Reduce restic restore read amplification

What is the purpose of this feature request? What does it change?
The purpose of this feature request is to reduce the amount of data restic downloads from repository during recovery. This would reduce costs of recovery from repositories located on cloud storage that charges for downloads and could reduce the recovery time.

Problem description
As discussed here (What is restic restore even doing?) the amount of data downloaded from the repository by a restic restore is the size of the deduplicated data. That is, to restore a 100 GiB data set that requires 80 GiB repository size (due to deduplication), a restic restore will download 100 GiB of data. I believe restic should be able to benefit from deduplication also during the restore, that is to restore 100 GiB of data download of only 80 GiB of the unique data should be needed.

Current state
I’m not a programmer, and in particular I’ve never even looked at Go before, but from what I could grasp from restorer.go, the way restic restore works is:

  1. Walk the snapshot.
  2. Find files that should be restored.
  3. For each file marked for restore pull from the repository the data needed to restore that file.

Example
User requests restore of files a, b and c. Files a and c are identical.
Restic downloads repository file A1 and writes partial content to file a.
Restic downloads repository file A2 and writes partial content to file a.
Restic downloads repository file A3 and completes restore of file a.
Restic downloads repository file B1 and writes partial content to file b.
Restic downloads repository file B2 and writes partial content to file b
Restic downloads repository file B3 and completes restore of file b.
Restic downloads repository file A1 and writes partial content to file c.
Restic downloads repository file A2 and writes partial content to file c.
Restic downloads repository file A3 and completes restore of file c.

Please note that the above could be patently wrong.

Proposed approach
What I envision is a modified process. A new restore option would make restic restore:

  1. Walk the snapshot.
  2. Find files that should be restored.
  3. Identify the set of repository files it needs to restore all required files.
  4. Pull (preferably in parallel) repository files needed to restore and write all data from the repository file to the proper locations in the restored files. This seems clear as mud, I’m afraid, but bear with me and see the example.

Example
User requests restore of files a, b and c. Files a and c are identical.
Restic restore finds that it requires files A1, A2, A3, B1, B2 and B3 to restore the data.
Restic downloads repository file A1 and writes partial content to files a and c.
Restic downloads repository file A2 and writes partial content to files a and c.
Restic downloads repository file A3 and completes restore of files a and c.
Restic downloads repository file B1 and writes partial content to file b.
Restic downloads repository file B2 and writes partial content to file b
Restic downloads repository file B3 and completes restore of file b.

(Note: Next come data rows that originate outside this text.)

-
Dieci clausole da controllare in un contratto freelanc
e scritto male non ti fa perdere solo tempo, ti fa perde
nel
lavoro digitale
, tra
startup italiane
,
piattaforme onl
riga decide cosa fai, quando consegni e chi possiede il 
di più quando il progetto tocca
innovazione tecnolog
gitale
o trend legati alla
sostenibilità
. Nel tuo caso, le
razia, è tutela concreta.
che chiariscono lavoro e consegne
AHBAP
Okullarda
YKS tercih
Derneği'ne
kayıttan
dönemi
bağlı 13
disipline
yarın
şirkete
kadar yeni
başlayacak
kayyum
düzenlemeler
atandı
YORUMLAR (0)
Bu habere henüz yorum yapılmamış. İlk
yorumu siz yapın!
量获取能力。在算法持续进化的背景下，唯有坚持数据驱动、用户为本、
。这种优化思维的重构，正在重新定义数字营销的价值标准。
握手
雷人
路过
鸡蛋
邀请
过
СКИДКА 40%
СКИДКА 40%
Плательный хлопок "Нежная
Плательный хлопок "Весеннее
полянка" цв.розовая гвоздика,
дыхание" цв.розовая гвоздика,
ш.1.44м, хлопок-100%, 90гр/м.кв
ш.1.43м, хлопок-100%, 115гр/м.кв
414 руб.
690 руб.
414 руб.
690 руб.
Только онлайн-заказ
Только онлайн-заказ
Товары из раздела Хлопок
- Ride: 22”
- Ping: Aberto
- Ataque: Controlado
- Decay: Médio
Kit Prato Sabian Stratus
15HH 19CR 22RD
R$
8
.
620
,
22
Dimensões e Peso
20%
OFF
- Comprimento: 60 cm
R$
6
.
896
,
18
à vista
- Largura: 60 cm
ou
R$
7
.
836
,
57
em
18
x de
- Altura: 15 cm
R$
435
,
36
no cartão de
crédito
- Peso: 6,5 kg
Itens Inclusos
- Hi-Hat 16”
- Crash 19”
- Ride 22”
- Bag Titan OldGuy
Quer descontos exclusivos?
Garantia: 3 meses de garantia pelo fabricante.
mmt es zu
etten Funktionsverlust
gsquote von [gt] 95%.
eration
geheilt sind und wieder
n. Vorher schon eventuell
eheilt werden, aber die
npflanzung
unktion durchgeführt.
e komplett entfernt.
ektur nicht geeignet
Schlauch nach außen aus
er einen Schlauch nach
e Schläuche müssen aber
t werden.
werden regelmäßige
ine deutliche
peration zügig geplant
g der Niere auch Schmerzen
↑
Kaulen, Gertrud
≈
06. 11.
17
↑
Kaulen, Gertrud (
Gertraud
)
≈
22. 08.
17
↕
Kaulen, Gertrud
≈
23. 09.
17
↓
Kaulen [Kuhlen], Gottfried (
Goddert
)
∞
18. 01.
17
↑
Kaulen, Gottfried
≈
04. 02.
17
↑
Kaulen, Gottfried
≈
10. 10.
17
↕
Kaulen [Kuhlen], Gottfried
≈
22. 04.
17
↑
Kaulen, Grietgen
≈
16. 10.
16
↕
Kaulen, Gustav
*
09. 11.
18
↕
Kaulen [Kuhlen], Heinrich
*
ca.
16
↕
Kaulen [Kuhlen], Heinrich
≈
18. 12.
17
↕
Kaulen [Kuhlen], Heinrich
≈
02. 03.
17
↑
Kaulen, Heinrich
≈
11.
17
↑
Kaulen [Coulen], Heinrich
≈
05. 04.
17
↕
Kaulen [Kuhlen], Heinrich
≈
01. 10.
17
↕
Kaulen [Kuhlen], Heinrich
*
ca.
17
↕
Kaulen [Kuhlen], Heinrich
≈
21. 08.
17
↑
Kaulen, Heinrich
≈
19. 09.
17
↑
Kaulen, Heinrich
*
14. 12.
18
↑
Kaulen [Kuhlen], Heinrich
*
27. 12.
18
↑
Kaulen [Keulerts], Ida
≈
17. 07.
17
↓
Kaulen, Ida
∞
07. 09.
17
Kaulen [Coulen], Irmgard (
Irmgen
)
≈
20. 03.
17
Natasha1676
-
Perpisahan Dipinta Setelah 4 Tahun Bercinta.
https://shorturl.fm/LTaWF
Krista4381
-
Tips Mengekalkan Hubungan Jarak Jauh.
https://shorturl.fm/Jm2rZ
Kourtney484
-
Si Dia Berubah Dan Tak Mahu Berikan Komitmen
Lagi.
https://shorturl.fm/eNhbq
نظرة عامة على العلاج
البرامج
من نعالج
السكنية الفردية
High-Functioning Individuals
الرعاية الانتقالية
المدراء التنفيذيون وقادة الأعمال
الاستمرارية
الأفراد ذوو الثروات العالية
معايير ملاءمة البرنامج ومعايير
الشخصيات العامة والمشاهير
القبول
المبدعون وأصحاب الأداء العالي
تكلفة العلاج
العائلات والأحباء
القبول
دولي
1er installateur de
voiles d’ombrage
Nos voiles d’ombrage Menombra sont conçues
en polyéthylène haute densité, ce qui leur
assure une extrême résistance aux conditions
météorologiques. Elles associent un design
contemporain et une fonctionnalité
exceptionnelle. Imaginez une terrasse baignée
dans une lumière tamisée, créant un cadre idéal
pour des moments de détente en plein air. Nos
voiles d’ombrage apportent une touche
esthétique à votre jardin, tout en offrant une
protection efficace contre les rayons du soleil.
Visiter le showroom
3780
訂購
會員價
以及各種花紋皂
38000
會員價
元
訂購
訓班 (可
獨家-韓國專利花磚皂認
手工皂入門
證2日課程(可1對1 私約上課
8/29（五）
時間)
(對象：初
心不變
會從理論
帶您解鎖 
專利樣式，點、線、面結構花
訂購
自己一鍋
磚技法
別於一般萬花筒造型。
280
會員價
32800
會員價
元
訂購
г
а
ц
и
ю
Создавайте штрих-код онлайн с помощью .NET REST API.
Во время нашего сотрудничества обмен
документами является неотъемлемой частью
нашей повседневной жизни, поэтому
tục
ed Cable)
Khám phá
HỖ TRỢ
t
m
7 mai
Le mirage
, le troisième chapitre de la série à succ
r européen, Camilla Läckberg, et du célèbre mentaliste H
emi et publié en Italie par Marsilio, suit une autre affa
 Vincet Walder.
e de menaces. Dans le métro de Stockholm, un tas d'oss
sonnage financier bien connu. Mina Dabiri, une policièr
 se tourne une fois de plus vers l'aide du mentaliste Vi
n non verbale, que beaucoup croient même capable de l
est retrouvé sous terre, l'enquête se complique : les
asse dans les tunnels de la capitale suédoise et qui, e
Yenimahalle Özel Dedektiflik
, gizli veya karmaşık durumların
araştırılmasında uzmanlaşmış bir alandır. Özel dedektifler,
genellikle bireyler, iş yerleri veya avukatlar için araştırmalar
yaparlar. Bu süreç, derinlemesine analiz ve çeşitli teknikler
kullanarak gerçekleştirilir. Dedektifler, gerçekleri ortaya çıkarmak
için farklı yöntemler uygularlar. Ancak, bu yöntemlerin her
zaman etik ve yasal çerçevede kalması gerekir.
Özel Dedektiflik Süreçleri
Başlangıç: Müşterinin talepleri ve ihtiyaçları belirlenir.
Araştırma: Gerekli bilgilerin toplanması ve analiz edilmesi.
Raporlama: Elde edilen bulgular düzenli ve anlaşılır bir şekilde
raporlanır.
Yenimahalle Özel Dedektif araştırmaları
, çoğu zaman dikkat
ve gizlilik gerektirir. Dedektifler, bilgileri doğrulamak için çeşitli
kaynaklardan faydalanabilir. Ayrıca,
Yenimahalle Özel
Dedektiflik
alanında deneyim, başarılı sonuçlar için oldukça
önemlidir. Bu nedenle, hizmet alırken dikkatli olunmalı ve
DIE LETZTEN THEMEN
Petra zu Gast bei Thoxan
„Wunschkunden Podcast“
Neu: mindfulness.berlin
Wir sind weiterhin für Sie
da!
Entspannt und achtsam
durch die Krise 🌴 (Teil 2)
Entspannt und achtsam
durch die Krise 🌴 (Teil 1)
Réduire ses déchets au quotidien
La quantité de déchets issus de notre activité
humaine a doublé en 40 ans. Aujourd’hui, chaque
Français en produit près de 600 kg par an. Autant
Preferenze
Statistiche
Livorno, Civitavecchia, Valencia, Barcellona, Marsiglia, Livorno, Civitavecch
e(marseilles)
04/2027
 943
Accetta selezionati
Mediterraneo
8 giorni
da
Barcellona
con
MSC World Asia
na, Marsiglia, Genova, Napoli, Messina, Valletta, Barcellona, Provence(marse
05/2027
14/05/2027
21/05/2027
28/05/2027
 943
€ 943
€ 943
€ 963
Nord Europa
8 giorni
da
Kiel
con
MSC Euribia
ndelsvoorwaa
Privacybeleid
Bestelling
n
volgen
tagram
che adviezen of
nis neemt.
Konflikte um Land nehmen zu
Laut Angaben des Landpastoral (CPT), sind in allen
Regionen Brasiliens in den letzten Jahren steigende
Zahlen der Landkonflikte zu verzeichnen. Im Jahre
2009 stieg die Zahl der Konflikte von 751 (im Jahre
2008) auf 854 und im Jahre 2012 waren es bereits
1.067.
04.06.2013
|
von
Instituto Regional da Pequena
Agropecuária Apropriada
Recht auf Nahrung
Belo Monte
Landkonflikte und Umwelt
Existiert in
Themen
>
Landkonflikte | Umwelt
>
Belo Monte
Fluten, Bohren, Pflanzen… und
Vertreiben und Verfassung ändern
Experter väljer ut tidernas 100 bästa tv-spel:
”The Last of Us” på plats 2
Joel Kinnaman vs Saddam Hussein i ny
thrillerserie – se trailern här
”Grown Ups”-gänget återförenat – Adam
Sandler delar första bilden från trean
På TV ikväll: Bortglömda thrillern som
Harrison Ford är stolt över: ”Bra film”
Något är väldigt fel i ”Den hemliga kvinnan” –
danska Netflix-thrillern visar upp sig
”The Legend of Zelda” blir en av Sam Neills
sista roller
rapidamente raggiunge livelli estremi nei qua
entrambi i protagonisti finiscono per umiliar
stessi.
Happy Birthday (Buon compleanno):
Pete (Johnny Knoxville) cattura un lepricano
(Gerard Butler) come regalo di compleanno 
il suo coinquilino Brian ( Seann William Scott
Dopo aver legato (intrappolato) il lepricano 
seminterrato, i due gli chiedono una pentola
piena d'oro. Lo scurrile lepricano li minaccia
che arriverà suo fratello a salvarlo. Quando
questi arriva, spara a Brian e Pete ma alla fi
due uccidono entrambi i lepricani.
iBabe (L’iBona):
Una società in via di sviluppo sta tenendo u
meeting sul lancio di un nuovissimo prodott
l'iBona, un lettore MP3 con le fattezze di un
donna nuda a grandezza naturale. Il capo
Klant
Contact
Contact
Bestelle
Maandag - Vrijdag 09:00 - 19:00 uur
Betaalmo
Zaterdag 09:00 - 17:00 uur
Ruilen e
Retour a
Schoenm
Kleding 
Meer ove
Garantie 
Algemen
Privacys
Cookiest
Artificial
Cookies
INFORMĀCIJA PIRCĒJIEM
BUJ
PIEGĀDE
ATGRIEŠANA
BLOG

Benefit / Motivation for the change
Reduced amount of data downloaded from repository to complete a recovery. This would definitely reduce recovery cost from repositories that charge for downloads (e.g. cloud storage). This might reduce recovery time, because each piece of data required for recovery would only need to be downloaded once.

Cost
Additional effort to implement modified restore function.
Probably increased memory footprint.

Not sure what restic version you looked at, but current (as of 0.9.x) restore implementation behaves pretty much as you propose, except it guarantees output files are written start-to-end (which adds quite a bit of implementation complexity), see https://github.com/restic/restic/blob/v0.9.6/internal/restorer/doc.go. There is also simplified implementation waiting for review in PR 2195 that works exactly as you propose.

What is the actual problem you are trying to solve?

Thanks a lot for the pointer to the documentation, it looks like the algorithm restic uses matches what I had in mind.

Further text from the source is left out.